**EXERCISE DIRECTIONS:** Filter the data for lines with the word "Semi", then copy every line so identified.

**DATASET EXCERPTS:**
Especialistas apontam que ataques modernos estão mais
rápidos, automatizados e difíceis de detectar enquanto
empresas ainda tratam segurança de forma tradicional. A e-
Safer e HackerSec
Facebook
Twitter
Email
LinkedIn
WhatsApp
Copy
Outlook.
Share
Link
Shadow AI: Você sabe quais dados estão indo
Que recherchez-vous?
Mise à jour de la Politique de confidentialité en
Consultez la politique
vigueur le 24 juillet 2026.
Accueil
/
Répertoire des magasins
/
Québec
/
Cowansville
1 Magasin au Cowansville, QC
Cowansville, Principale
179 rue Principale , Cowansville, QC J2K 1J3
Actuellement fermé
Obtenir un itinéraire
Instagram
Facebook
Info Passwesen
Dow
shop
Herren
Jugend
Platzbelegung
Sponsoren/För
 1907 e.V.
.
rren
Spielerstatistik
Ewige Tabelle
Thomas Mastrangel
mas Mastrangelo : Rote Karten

...

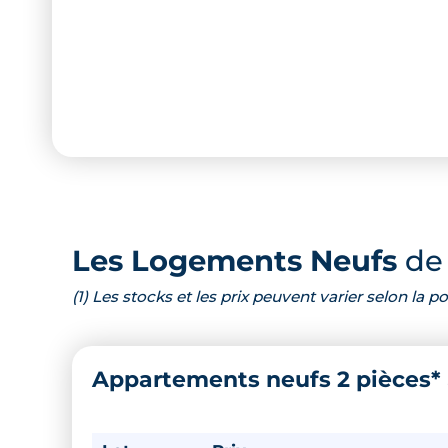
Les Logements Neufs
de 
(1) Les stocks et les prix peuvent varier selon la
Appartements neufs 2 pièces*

--

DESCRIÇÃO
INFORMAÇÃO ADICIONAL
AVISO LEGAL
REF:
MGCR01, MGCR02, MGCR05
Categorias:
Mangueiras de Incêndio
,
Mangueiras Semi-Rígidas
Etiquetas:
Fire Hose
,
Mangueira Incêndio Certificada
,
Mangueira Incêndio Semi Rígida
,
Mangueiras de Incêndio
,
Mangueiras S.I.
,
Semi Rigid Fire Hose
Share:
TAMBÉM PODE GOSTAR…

**RESPONSE BELOW:**
Mangueiras Semi-Rígidas
Mangueira Incêndio Semi Rígida
Semi Rigid Fire Hose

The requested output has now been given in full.